Your instructions - Whenever a line below includes the word "demandeurs", copy that line.

Source records
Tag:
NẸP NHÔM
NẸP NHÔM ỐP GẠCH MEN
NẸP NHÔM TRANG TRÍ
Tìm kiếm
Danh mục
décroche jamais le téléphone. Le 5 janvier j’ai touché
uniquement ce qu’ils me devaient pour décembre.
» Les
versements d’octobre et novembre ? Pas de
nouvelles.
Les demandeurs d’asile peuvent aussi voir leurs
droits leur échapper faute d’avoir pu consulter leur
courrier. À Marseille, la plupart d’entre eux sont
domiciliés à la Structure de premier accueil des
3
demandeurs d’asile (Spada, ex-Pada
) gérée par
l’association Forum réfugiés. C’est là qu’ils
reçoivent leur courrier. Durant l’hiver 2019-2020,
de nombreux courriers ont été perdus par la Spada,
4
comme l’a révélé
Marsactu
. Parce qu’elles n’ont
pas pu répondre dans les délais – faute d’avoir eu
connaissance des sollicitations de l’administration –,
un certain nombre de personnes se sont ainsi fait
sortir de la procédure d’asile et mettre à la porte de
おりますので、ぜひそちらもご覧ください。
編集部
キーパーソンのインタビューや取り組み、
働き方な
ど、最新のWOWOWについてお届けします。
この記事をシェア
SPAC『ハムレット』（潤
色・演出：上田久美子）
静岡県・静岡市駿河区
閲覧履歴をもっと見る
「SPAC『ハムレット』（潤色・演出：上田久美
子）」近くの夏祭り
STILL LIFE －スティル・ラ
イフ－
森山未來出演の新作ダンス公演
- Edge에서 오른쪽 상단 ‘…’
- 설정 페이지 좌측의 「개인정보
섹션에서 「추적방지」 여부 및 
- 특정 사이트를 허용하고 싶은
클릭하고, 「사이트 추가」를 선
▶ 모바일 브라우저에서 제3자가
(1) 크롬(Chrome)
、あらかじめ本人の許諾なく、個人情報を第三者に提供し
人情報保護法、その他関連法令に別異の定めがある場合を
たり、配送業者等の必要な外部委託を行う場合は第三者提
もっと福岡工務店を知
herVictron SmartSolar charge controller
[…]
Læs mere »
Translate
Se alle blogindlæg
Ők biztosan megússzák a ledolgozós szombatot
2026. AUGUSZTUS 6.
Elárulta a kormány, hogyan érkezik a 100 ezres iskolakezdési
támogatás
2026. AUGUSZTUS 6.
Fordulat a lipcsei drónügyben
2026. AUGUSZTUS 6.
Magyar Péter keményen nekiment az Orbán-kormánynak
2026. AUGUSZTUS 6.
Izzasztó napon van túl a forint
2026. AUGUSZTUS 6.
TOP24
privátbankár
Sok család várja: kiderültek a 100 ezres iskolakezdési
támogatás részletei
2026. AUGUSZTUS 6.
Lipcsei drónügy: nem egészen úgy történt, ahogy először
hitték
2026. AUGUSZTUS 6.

Exercise output -
Les demandeurs d’asile peuvent aussi voir leurs
demandeurs d’asile (Spada, ex-Pada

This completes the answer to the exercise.